QUESTION 3C. The Alexes run the program with TSAN, which reports a race condition on found_prime. How could they resolve this race condition without using a (new or existing) mutex? Explain your solution and briefly justify your answer.

3pts

The Alexes could use an atomic variable for found_prime instead. This would ensure that reads and writes to found_prime are synchronized without requiring a mutex. An atomic works in suitable for this situation since found_prime is just a boolean (ie, a primitive type).

[+1 suggests atomic, +2 correct reasoning about why an atomic works]

QUESTION 3D. Alex W suggests removing the mutex that protects access to the array, arguing that the program will work correctly without it. Is Alex W correct, or is he making a dangerous mistake? Briefly justify your answer.

3pts

Alex W is indeed correct. The array of numbers is read-only and no thread writes to it, so per basic rule of synchronization, no race condition occurs and thus no locking is required.

Alternate acceptable answer: threads also access distinct regions of the array, so no two threads ever write to the same location in memory.

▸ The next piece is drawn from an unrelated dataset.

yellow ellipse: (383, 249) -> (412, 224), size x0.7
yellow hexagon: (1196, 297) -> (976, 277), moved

[+1 for correct/incorrect determination, +2 for correct connection to basic rule of synchronization; must provide justification for credit]

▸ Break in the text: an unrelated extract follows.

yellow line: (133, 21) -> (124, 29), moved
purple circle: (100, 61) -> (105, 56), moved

4. Race Conditions, Condition Variables, and Synchronization (8 points)

Stanley and his turtles are back! Inspired by the "Tortoise and the Hare" folktale, Stanley is now also raising a pet rabbit and starting a carrot farm, as shown in the program below. His turtles are planning on using the carrots to make a carrot cake, but his peckish rabbit is trying to steal them!

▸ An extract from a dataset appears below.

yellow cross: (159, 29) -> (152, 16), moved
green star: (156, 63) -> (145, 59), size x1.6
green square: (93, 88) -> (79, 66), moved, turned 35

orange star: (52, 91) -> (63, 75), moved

As you read the program, note the following:

• Stanley and his pets all run in individual threads that refer to the same instance of the Farm struct, which tracks how many carrots are available.
• Stanley notifies his pets once five carrots have grown using a condition variable.
• Turtles need at least three carrots to make a carrot cake.
• The rabbit steals carrots one at a time.

#include <mutex>
#include <condition_variable>

#include <thread>

struct Farm {
  std::mutex mtx;
  std::condition_variable cv;
  int numCarrots;

};

Farm farm;  // global variable representing the farm

void Stanley() {
  while (true) {
    farm.mtx.lock();
    assert(farm.numCarrots >= 0); // <------------ Assertion that fails (part a)

    farm.numCarrots += 1; // Grow a carrot!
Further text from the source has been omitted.